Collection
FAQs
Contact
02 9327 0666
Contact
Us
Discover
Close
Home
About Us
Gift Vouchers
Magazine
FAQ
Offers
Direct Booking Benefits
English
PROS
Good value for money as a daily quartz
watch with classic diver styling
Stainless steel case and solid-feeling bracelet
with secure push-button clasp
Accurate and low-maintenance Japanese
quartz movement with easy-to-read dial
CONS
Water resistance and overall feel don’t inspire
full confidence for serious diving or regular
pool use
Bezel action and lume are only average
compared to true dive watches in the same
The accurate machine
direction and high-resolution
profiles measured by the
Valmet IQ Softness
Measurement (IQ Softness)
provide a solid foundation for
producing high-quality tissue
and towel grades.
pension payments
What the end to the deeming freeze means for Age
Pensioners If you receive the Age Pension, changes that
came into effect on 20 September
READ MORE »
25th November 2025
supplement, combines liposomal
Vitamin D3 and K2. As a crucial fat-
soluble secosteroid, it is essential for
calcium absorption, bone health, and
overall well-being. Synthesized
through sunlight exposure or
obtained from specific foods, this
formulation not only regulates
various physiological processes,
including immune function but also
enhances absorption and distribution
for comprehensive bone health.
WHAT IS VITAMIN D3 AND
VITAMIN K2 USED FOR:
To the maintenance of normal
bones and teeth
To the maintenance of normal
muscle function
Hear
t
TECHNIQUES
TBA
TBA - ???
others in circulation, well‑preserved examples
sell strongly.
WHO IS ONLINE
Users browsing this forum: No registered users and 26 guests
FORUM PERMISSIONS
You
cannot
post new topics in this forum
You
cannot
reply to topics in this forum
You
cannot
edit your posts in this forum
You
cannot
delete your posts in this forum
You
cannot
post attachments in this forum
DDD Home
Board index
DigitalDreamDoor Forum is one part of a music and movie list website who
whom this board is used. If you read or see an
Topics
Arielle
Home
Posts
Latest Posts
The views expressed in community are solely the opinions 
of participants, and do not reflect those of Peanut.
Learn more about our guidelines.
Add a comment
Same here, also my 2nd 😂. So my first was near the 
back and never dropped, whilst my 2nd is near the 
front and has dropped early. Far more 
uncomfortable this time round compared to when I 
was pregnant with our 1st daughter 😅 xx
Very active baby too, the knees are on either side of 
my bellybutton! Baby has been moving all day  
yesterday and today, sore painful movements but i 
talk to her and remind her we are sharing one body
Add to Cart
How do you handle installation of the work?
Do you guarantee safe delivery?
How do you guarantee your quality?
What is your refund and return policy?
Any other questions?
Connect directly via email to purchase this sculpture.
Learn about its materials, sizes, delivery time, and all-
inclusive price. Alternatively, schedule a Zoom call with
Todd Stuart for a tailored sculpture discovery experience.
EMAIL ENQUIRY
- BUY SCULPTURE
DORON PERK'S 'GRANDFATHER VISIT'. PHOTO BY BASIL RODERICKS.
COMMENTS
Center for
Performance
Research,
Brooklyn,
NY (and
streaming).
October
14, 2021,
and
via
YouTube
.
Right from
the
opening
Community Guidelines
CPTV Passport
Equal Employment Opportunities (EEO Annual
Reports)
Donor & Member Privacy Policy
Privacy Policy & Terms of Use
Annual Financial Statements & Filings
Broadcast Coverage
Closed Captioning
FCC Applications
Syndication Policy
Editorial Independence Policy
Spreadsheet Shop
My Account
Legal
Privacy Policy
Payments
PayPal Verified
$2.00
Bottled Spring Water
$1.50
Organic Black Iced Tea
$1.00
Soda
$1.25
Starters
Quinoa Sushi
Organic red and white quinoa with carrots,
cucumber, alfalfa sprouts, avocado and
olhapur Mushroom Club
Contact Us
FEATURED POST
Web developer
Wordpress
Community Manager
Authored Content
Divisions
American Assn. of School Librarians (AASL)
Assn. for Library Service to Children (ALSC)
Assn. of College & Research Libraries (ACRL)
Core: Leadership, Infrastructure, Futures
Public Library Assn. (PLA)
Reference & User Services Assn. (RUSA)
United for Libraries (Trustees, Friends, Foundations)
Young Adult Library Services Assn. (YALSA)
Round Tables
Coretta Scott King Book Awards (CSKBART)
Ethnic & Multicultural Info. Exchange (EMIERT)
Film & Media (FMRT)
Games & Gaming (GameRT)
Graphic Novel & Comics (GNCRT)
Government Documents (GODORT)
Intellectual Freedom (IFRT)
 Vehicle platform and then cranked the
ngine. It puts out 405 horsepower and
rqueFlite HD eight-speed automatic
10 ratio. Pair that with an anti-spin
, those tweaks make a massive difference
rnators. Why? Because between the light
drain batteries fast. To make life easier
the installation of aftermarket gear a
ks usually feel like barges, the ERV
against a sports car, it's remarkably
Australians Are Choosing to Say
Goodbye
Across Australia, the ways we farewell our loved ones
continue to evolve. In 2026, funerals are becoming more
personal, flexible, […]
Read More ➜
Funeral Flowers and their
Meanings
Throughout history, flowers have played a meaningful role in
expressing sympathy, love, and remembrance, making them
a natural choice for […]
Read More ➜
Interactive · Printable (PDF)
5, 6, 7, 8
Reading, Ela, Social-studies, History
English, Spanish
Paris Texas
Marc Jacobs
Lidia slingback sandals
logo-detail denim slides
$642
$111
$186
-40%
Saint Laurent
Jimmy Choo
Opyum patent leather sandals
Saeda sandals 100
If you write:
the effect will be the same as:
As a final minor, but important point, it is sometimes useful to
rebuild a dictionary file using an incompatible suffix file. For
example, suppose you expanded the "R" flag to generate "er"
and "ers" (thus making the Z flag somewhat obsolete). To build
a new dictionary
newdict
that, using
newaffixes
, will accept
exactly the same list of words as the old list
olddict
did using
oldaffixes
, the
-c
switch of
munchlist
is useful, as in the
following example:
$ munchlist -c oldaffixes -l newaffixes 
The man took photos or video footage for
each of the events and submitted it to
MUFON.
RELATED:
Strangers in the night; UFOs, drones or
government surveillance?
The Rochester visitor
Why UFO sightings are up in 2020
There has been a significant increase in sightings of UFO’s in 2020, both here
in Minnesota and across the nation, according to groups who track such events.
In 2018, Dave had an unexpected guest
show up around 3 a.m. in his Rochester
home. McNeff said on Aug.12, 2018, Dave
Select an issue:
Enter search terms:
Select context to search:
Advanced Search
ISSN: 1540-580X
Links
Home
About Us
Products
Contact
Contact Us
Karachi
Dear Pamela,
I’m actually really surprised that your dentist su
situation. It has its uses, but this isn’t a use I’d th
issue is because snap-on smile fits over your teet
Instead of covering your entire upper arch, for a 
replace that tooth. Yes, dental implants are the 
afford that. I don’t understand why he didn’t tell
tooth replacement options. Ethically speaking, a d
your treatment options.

(ASSIGNMENT): The whole of the material above is to be restated exactly.

(ANSWER SECTION):
Collection
FAQs
Contact
02 9327 0666
Contact
Us
Discover
Close
Home
About Us
Gift Vouchers
Magazine
FAQ
Offers
Direct Booking Benefits
English
PROS
Good value for money as a daily quartz
watch with classic diver styling
Stainless steel case and solid-feeling bracelet
with secure push-button clasp
Accurate and low-maintenance Japanese
quartz movement with easy-to-read dial
CONS
Water resistance and overall feel don’t inspire
full confidence for serious diving or regular
pool use
Bezel action and lume are only average
compared to true dive watches in the same
The accurate machine
direction and high-resolution
profiles measured by the
Valmet IQ Softness
Measurement (IQ Softness)
provide a solid foundation for
producing high-quality tissue
and towel grades.
pension payments
What the end to the deeming freeze means for Age
Pensioners If you receive the Age Pension, changes that
came into effect on 20 September
READ MORE »
25th November 2025
supplement, combines liposomal
Vitamin D3 and K2. As a crucial fat-
soluble secosteroid, it is essential for
calcium absorption, bone health, and
overall well-being. Synthesized
through sunlight exposure or
obtained from specific foods, this
formulation not only regulates
various physiological processes,
including immune function but also
enhances absorption and distribution
for comprehensive bone health.
WHAT IS VITAMIN D3 AND
VITAMIN K2 USED FOR:
To the maintenance of normal
bones and teeth
To the maintenance of normal
muscle function
Hear
t
TECHNIQUES
TBA
TBA - ???
others in circulation, well‑preserved examples
sell strongly.
WHO IS ONLINE
Users browsing this forum: No registered users and 26 guests
FORUM PERMISSIONS
You
cannot
post new topics in this forum
You
cannot
reply to topics in this forum
You
cannot
edit your posts in this forum
You
cannot
delete your posts in this forum
You
cannot
post attachments in this forum
DDD Home
Board index
DigitalDreamDoor Forum is one part of a music and movie list website who
whom this board is used. If you read or see an
Topics
Arielle
Home
Posts
Latest Posts
The views expressed in community are solely the opinions 
of participants, and do not reflect those of Peanut.
Learn more about our guidelines.
Add a comment
Same here, also my 2nd 😂. So my first was near the 
back and never dropped, whilst my 2nd is near the 
front and has dropped early. Far more 
uncomfortable this time round compared to when I 
was pregnant with our 1st daughter 😅 xx
Very active baby too, the knees are on either side of 
my bellybutton! Baby has been moving all day  
yesterday and today, sore painful movements but i 
talk to her and remind her we are sharing one body
Add to Cart
How do you handle installation of the work?
Do you guarantee safe delivery?
How do you guarantee your quality?
What is your refund and return policy?
Any other questions?
Connect directly via email to purchase this sculpture.
Learn about its materials, sizes, delivery time, and all-
inclusive price. Alternatively, schedule a Zoom call with
Todd Stuart for a tailored sculpture discovery experience.
EMAIL ENQUIRY
- BUY SCULPTURE
DORON PERK'S 'GRANDFATHER VISIT'. PHOTO BY BASIL RODERICKS.
COMMENTS
Center for
Performance
Research,
Brooklyn,
NY (and
streaming).
October
14, 2021,
and
via
YouTube
.
Right from
the
opening
Community Guidelines
CPTV Passport
Equal Employment Opportunities (EEO Annual
Reports)
Donor & Member Privacy Policy
Privacy Policy & Terms of Use
Annual Financial Statements & Filings
Broadcast Coverage
Closed Captioning
FCC Applications
Syndication Policy
Editorial Independence Policy
Spreadsheet Shop
My Account
Legal
Privacy Policy
Payments
PayPal Verified
$2.00
Bottled Spring Water
$1.50
Organic Black Iced Tea
$1.00
Soda
$1.25
Starters
Quinoa Sushi
Organic red and white quinoa with carrots,
cucumber, alfalfa sprouts, avocado and
olhapur Mushroom Club
Contact Us
FEATURED POST
Web developer
Wordpress
Community Manager
Authored Content
Divisions
American Assn. of School Librarians (AASL)
Assn. for Library Service to Children (ALSC)
Assn. of College & Research Libraries (ACRL)
Core: Leadership, Infrastructure, Futures
Public Library Assn. (PLA)
Reference & User Services Assn. (RUSA)
United for Libraries (Trustees, Friends, Foundations)
Young Adult Library Services Assn. (YALSA)
Round Tables
Coretta Scott King Book Awards (CSKBART)
Ethnic & Multicultural Info. Exchange (EMIERT)
Film & Media (FMRT)
Games & Gaming (GameRT)
Graphic Novel & Comics (GNCRT)
Government Documents (GODORT)
Intellectual Freedom (IFRT)
 Vehicle platform and then cranked the
ngine. It puts out 405 horsepower and
rqueFlite HD eight-speed automatic
10 ratio. Pair that with an anti-spin
, those tweaks make a massive difference
rnators. Why? Because between the light
drain batteries fast. To make life easier
the installation of aftermarket gear a
ks usually feel like barges, the ERV
against a sports car, it's remarkably
Australians Are Choosing to Say
Goodbye
Across Australia, the ways we farewell our loved ones
continue to evolve. In 2026, funerals are becoming more
personal, flexible, […]
Read More ➜
Funeral Flowers and their
Meanings
Throughout history, flowers have played a meaningful role in
expressing sympathy, love, and remembrance, making them
a natural choice for […]
Read More ➜
Interactive · Printable (PDF)
5, 6, 7, 8
Reading, Ela, Social-studies, History
English, Spanish
Paris Texas
Marc Jacobs
Lidia slingback sandals
logo-detail denim slides
$642
$111
$186
-40%
Saint Laurent
Jimmy Choo
Opyum patent leather sandals
Saeda sandals 100
If you write:
the effect will be the same as:
As a final minor, but important point, it is sometimes useful to
rebuild a dictionary file using an incompatible suffix file. For
example, suppose you expanded the "R" flag to generate "er"
and "ers" (thus making the Z flag somewhat obsolete). To build
a new dictionary
newdict
that, using
newaffixes
, will accept
exactly the same list of words as the old list
olddict
did using
oldaffixes
, the
-c
switch of
munchlist
is useful, as in the
following example:
$ munchlist -c oldaffixes -l newaffixes 
The man took photos or video footage for
each of the events and submitted it to
MUFON.
RELATED:
Strangers in the night; UFOs, drones or
government surveillance?
The Rochester visitor
Why UFO sightings are up in 2020
There has been a significant increase in sightings of UFO’s in 2020, both here
in Minnesota and across the nation, according to groups who track such events.
In 2018, Dave had an unexpected guest
show up around 3 a.m. in his Rochester
home. McNeff said on Aug.12, 2018, Dave
Select an issue:
Enter search terms:
Select context to search:
Advanced Search
ISSN: 1540-580X
Links
Home
About Us
Products
Contact
Contact Us
Karachi
Dear Pamela,
I’m actually really surprised that your dentist su
situation. It has its uses, but this isn’t a use I’d th
issue is because snap-on smile fits over your teet
Instead of covering your entire upper arch, for a 
replace that tooth. Yes, dental implants are the 
afford that. I don’t understand why he didn’t tell
tooth replacement options. Ethically speaking, a d
your treatment options.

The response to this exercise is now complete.